Het kabinet houdt vast aan deze uitgangspunten. De doorrekeningen van het ontwerp-Klimaatakkoord
laten zien dat dit mogelijk is (Kamerstuk 32 813, nr. 306), maar dat hiervoor nog het nodige moet gebeuren en concretiseringen nodig zijn.
Het kabinet zal de komende weken gebruiken om te komen tot een definitief pakket aan
klimaatmaatregelen. De volgende vijf elementen zullen daar in elk geval onderdeel
van uitmaken.
Ten eerste vindt het kabinet dat de lasten in de energierekening teveel bij huishoudens
terecht komen en dat de verdeling van de lasten tussen burgers en bedrijven evenwichtiger
moet worden. Het kabinet zal de belasting op de energierekening voor huishoudens aanzienlijk
verlagen, in ieder geval door die belasting (ODE) voor bedrijven te verhogen.
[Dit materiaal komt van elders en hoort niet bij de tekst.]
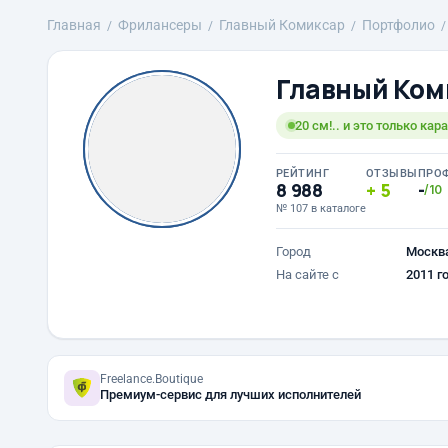
Главная
Фрилансеры
Главный Комиксар
Портфолио
Главный Ком
20 см!.. и это только кар
РЕЙТИНГ
ОТЗЫВЫ
ПРО
8 988
5
-
/10
№ 107 в каталоге
Город
Москв
На сайте с
2011 г
Freelance.Boutique
Премиум-сервис для лучших исполнителей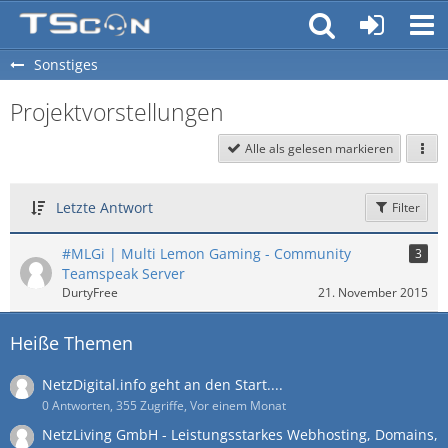
Sonstiges
Projektvorstellungen
Alle als gelesen markieren
Letzte Antwort
Filter
#MLGi | Multi Lemon Gaming - Community
3
Teamspeak Server
DurtyFree
21. November 2015
Heiße Themen
NetzDigital.info geht an den Start....
0 Antworten, 355 Zugriffe, Vor einem Monat
NetzLiving GmbH - Leistungsstarkes Webhosting, Domains,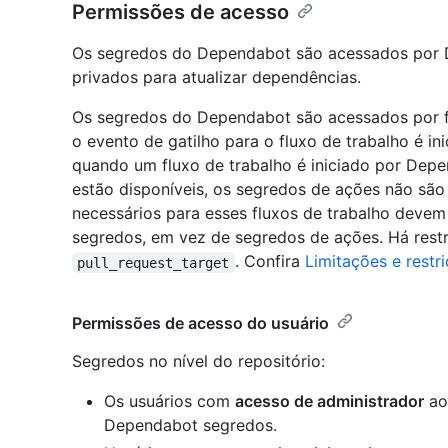
Permissões de acesso
Os segredos do Dependabot são acessados por D
privados para atualizar dependências.
Os segredos do Dependabot são acessados por f
o evento de gatilho para o fluxo de trabalho é i
quando um fluxo de trabalho é iniciado por De
estão disponíveis, os segredos de ações não são
necessários para esses fluxos de trabalho dev
segredos, em vez de segredos de ações. Há restr
. Confira
Limitações e restr
pull_request_target
Permissões de acesso do usuário
Segredos no nível do repositório:
Os usuários com
acesso de administrador
ao 
Dependabot segredos.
De verdeling
zal daardoor verschuiven van 50/50 naar een derde/twee derde. We doen dit onder andere
door het verhogen van de grootverbruikerstarieven, waardoor de industrie een grotere
bijdrage gaat leveren aan de transitie.
Ten tweede is op grond van deze doorrekening helder dat het bonus/malussysteem dat
aan de industrietafel is voorbereid tot onvoldoende CO2-reductie leidt. Het kabinet zal daarom komen tot een verstandige en objectieve CO2-heffing om te zorgen dat bedrijven hun CO2-uitstoot daadwerkelijk terugdringen op een zodanige wijze dat we voorkomen dat bedrijven
naar het buitenland vertrekken. Bij de uitwerking worden ETS benchmarks betrokken.
De opbrengst van de CO2-heffing zal worden gebruikt om de industrie te vergroenen.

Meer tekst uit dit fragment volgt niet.